Collected data
^^^^^^^^
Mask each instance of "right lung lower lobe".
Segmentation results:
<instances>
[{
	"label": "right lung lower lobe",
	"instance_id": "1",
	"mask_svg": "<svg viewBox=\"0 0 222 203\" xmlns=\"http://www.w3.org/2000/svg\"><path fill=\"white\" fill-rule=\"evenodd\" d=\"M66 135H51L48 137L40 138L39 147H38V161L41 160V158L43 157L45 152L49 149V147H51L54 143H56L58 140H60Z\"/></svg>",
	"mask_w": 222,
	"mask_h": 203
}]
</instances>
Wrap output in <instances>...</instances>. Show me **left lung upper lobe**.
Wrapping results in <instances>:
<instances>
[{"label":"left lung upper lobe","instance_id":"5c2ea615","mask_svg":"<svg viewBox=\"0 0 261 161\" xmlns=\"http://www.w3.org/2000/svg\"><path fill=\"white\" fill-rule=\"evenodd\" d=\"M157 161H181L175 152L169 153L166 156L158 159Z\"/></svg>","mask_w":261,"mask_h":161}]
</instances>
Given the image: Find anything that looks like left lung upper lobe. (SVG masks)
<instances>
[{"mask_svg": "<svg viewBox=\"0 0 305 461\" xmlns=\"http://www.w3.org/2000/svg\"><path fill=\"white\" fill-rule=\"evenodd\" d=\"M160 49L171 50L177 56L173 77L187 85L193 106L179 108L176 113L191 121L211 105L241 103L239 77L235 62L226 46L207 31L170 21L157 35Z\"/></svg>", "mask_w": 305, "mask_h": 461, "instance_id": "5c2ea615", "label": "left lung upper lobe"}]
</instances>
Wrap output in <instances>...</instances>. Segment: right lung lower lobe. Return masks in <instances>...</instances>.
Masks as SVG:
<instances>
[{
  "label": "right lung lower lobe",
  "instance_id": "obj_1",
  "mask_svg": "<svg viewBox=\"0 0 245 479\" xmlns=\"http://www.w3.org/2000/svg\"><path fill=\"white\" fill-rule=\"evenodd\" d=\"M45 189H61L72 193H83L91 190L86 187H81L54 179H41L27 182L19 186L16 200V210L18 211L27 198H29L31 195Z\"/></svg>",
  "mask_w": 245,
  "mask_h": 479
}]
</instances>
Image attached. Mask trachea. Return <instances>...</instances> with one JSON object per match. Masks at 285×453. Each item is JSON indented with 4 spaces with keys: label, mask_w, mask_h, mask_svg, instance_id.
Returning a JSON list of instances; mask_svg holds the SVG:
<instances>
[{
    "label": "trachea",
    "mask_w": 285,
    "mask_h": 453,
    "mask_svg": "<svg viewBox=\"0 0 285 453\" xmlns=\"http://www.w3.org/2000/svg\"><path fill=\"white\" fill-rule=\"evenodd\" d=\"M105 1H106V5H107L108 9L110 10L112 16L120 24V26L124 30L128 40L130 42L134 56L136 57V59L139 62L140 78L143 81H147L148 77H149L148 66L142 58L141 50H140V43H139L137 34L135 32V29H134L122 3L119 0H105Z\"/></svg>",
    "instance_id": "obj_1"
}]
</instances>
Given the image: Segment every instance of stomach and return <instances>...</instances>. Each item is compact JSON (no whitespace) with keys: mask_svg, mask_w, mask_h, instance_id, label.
^^^^^^^^
What is needed: With no line skipped, repeat the records exactly.

Reply to the exercise:
Mask each instance of "right lung lower lobe".
Segmentation results:
<instances>
[{
	"label": "right lung lower lobe",
	"instance_id": "1",
	"mask_svg": "<svg viewBox=\"0 0 222 203\" xmlns=\"http://www.w3.org/2000/svg\"><path fill=\"white\" fill-rule=\"evenodd\" d=\"M66 135H51L48 137L40 138L39 147H38V161L41 160V158L43 157L45 152L49 149V147H51L54 143H56L58 140H60Z\"/></svg>",
	"mask_w": 222,
	"mask_h": 203
}]
</instances>
Wrap output in <instances>...</instances>. Show me **left lung upper lobe**.
Wrapping results in <instances>:
<instances>
[{"label":"left lung upper lobe","instance_id":"5c2ea615","mask_svg":"<svg viewBox=\"0 0 261 161\" xmlns=\"http://www.w3.org/2000/svg\"><path fill=\"white\" fill-rule=\"evenodd\" d=\"M157 161H181L175 152L169 153L166 156L158 159Z\"/></svg>","mask_w":261,"mask_h":161}]
</instances>
Given the image: Find anything that looks like left lung upper lobe. (SVG masks)
<instances>
[{"mask_svg": "<svg viewBox=\"0 0 305 461\" xmlns=\"http://www.w3.org/2000/svg\"><path fill=\"white\" fill-rule=\"evenodd\" d=\"M160 49L171 50L177 56L173 77L187 85L193 106L179 108L176 113L191 121L211 105L241 103L239 77L235 62L226 46L207 31L170 21L157 35Z\"/></svg>", "mask_w": 305, "mask_h": 461, "instance_id": "5c2ea615", "label": "left lung upper lobe"}]
</instances>
Wrap output in <instances>...</instances>. Segment: right lung lower lobe. Return masks in <instances>...</instances>.
Masks as SVG:
<instances>
[{
  "label": "right lung lower lobe",
  "instance_id": "obj_1",
  "mask_svg": "<svg viewBox=\"0 0 245 479\" xmlns=\"http://www.w3.org/2000/svg\"><path fill=\"white\" fill-rule=\"evenodd\" d=\"M45 189H61L72 193H83L91 190L86 187H81L54 179H41L27 182L19 186L16 200V210L18 211L27 198H29L31 195Z\"/></svg>",
  "mask_w": 245,
  "mask_h": 479
}]
</instances>
Image attached. Mask trachea. Return <instances>...</instances> with one JSON object per match. Masks at 285×453. Each item is JSON indented with 4 spaces with keys: label, mask_w, mask_h, mask_svg, instance_id.
Returning a JSON list of instances; mask_svg holds the SVG:
<instances>
[{
    "label": "trachea",
    "mask_w": 285,
    "mask_h": 453,
    "mask_svg": "<svg viewBox=\"0 0 285 453\" xmlns=\"http://www.w3.org/2000/svg\"><path fill=\"white\" fill-rule=\"evenodd\" d=\"M105 1H106V5H107L108 9L110 10L112 16L120 24V26L124 30L128 40L130 42L134 56L136 57V59L139 62L140 78L143 81H147L148 77H149L148 66L142 58L141 50H140V43H139L137 34L135 32V29H134L122 3L119 0H105Z\"/></svg>",
    "instance_id": "obj_1"
}]
</instances>
Given the image: Segment every instance of stomach and return <instances>...</instances>. Each item is compact JSON (no whitespace) with keys: mask_svg, mask_w, mask_h, instance_id, label.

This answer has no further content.